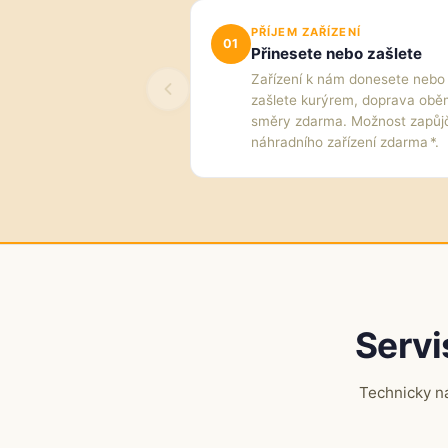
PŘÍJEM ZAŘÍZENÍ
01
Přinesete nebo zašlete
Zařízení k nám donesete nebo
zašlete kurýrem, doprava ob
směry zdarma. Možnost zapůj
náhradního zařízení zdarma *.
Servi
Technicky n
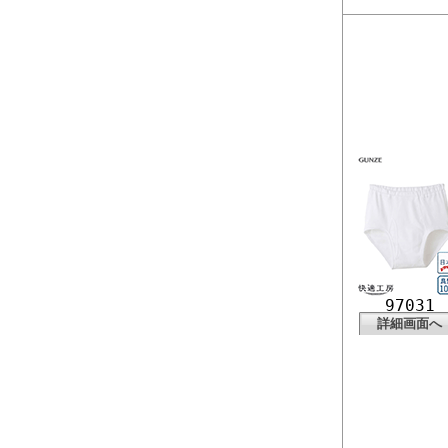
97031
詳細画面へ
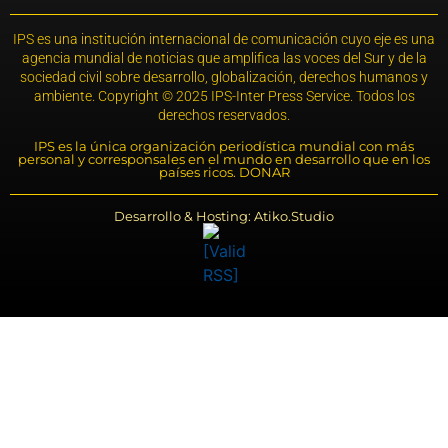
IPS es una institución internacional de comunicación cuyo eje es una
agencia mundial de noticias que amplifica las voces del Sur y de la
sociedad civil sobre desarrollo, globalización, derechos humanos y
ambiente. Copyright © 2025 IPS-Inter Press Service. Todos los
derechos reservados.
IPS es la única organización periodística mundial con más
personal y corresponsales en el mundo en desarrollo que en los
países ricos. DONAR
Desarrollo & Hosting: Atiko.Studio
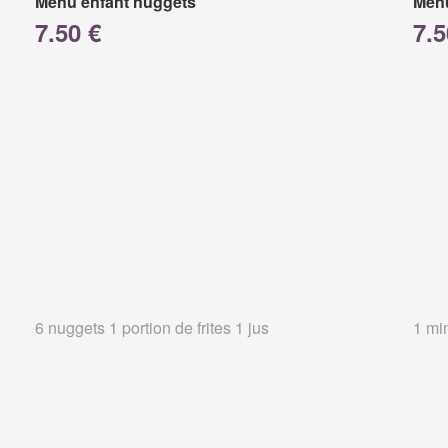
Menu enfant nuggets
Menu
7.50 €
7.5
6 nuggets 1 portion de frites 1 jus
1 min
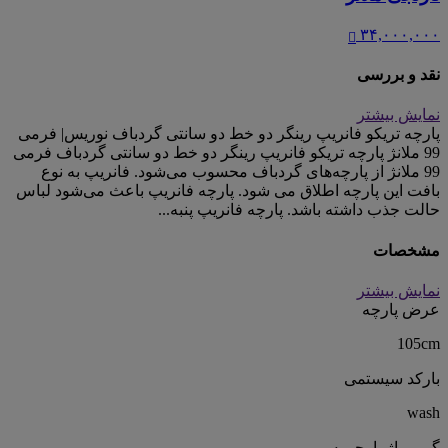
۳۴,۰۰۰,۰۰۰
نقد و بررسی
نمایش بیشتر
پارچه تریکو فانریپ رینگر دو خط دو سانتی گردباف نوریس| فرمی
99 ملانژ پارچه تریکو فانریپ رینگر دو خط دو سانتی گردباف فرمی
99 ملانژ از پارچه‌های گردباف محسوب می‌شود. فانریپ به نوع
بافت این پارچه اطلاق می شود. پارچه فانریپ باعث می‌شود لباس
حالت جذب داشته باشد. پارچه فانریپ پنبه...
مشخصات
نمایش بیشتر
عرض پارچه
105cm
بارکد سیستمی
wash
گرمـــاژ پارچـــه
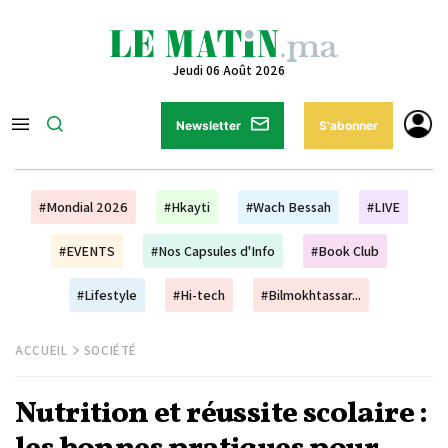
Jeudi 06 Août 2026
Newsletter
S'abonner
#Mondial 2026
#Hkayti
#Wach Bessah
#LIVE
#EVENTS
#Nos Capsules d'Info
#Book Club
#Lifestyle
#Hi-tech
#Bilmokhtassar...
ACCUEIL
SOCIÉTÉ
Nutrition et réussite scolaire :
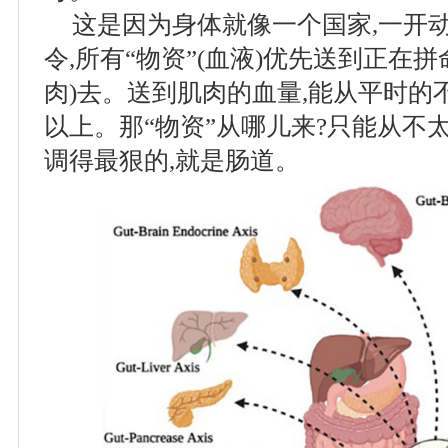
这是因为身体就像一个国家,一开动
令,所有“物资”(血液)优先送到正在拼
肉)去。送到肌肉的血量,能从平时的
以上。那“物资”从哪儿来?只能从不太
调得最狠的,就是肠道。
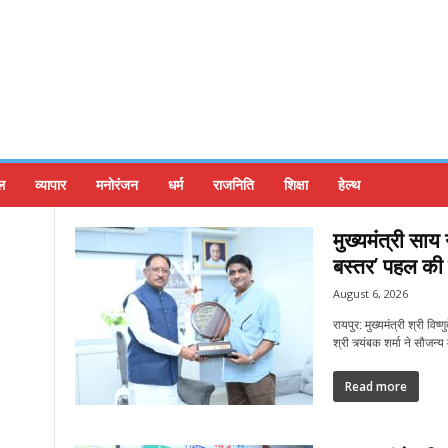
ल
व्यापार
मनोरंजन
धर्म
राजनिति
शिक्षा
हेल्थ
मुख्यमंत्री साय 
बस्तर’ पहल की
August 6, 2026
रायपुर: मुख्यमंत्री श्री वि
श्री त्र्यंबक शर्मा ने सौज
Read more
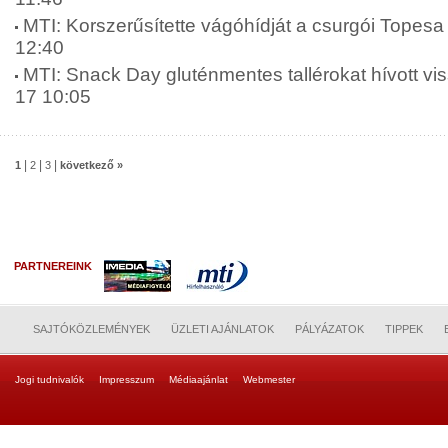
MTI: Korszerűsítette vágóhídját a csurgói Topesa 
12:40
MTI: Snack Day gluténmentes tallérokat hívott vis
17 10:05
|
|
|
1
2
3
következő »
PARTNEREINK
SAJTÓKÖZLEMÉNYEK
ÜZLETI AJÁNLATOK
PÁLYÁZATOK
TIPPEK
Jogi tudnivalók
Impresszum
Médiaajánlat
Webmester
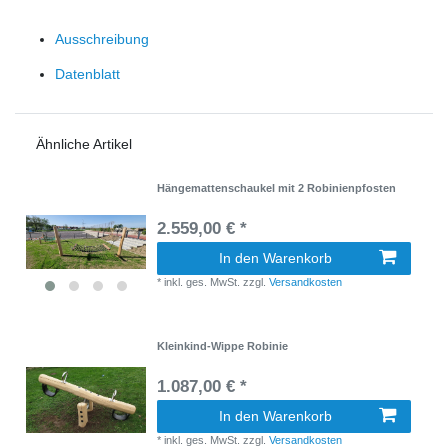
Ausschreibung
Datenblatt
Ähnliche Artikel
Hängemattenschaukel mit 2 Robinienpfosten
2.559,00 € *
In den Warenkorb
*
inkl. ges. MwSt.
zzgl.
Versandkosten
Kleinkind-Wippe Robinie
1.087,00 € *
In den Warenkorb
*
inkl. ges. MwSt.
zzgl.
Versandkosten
──────────────────────────────
#### PROBLEM DESCRIPTION:
Copy every line that includes the string "تریکو" from the material above.

#### OUTPUT FOR THIS TASK:
پارچه تریکو فانریپ رینگر دو خط دو سانتی گردباف نوریس| فرمی
99 ملانژ پارچه تریکو فانریپ رینگر دو خط دو سانتی گردباف فرمی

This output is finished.